Throughout the talk, the three academic speakers were critical of U.S immigration policy enacted under the current administration. As Abigail Williamson, one of the speakers, said, “there is a high number of refugees that need to be resettled, and our policies are not reflecting that.”

The panel was composed of three professionals whose specializations deal with immigration within the U.S.: Debbie Schildkraut, Chair of the Department of Political Science at Tufts University; Williamson, Associate Professor of Political Science and Public Policy and Law at Trinity College; and David Hernandez, Associate Professor of Latina/o Studies at Mount Holyoke College.

While the public opinion is split on immigration policy, “this notion of ‘we are a nation of immigrants’ actually gets a lot of support,” said Schildkraut. Hernandez corroborated that, but also reminded the audience that “immigration history is filled with racist propaganda against migrants.” The specific target of the racist attacks has changed over the decades, having focused on the Chinese and Jewish before reaching Muslims and Latinx today, he said.

“It is one of those issues that is simultaneously simple but also very complex,” Schildkraut said.
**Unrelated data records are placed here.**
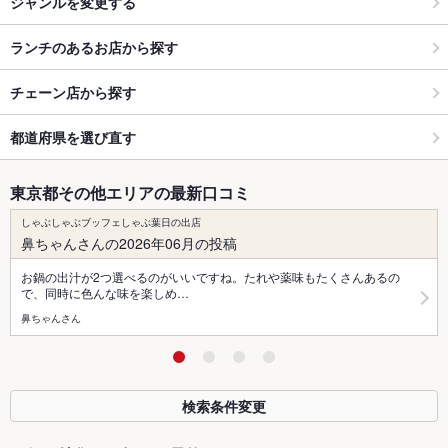
ジャンルを変更する
ランチのあるお店から探す
チェーン店から探す
都道府県を選び直す
東京都その他エリアの最新口コミ
しゃぶしゃぶブッフェしゃぶ葉日の出店
鼻ちゃんさんの2026年06月の投稿
お鍋の出汁が2つ選べるのがいいですね。たれや薬味もたくさんあるの
で、同時に色んな味を楽しめ…
鼻ちゃんさん
検索条件変更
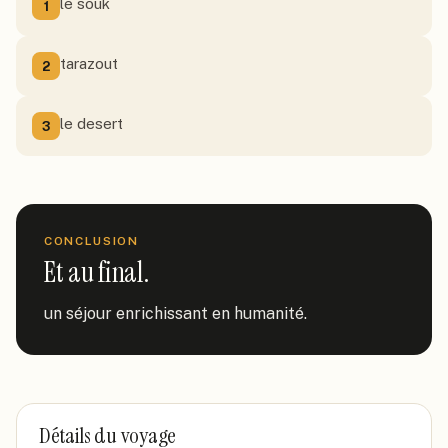
le souk
1
tarazout
2
le desert
3
CONCLUSION
Et au final.
un séjour enrichissant en humanité.
Détails du voyage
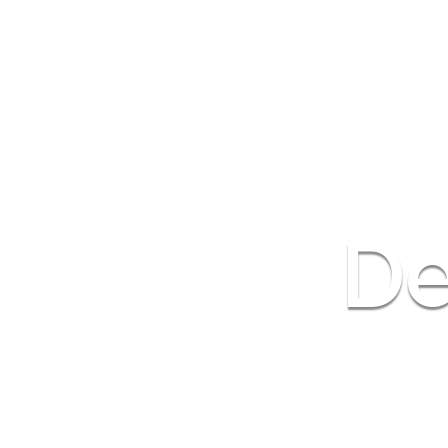
De
Desempen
She hopes that students keep this in mind, as elected Democrats and Republicans tend to oversimplify the reality of the American public’s beliefs.
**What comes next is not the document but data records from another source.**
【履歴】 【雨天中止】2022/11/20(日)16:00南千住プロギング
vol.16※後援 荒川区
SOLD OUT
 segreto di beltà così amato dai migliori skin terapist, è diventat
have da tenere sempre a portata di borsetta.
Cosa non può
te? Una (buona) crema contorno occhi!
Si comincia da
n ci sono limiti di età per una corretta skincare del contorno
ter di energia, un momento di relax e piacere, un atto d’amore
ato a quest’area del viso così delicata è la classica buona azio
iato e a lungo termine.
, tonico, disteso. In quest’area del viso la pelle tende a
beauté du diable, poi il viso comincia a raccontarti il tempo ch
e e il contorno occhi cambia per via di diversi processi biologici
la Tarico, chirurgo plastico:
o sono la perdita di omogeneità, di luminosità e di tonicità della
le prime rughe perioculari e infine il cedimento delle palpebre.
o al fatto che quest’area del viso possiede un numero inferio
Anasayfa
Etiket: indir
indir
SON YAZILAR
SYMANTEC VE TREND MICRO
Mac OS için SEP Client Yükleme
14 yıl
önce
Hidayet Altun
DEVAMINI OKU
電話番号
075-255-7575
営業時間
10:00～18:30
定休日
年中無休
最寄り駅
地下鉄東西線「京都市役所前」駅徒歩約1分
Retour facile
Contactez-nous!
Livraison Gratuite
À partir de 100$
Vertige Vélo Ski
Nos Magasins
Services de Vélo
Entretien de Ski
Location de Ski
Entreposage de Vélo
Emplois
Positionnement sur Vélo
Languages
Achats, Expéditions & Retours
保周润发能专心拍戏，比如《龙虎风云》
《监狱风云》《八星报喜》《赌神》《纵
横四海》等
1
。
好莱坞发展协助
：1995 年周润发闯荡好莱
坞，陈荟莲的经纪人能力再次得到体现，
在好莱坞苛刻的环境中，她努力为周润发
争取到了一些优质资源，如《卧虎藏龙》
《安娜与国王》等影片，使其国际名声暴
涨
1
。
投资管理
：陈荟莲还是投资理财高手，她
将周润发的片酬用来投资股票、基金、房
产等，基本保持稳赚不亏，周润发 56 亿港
“[Immigration] is a subject that is very much a part of the 2020 presidential debates, yet it is a topic where there is so much misinformation,” Williamson said.

“The issue is totally polarized” in the U.S., Hernandez added. He believes that while President Donald Trump remains unafraid to speak his mind, other candidates “avoid the issue the best they can until they get pressed.”

A lack of transparency from candidates may pose an obstacle for individuals trying to inform themselves. Although she doesn’t currently have a favorite choice for president, Lillian Alvino, a senior public health and political science double major, said “they need to explain more about what they want” in order for her to make a decision and that immigration policy “will play a big part in it.”

Marco Maldonado, a sophomore legal studies and political science double major, feels similarly. His decision will “100 percent” be affected by a candidate’s immigration policies, and he said that when engaging in debates regarding the subject, “they should dedicate more time, because it is such an important policy.”

While the talk tackled a variety of angles related to immigration, Schildkraut hopes students walked away knowing that their efforts could make a difference.

“It may feel in the moment like it doesn’t do anything,” Schildkraut said, “but we know in the long run that activism and engagement really can matter.”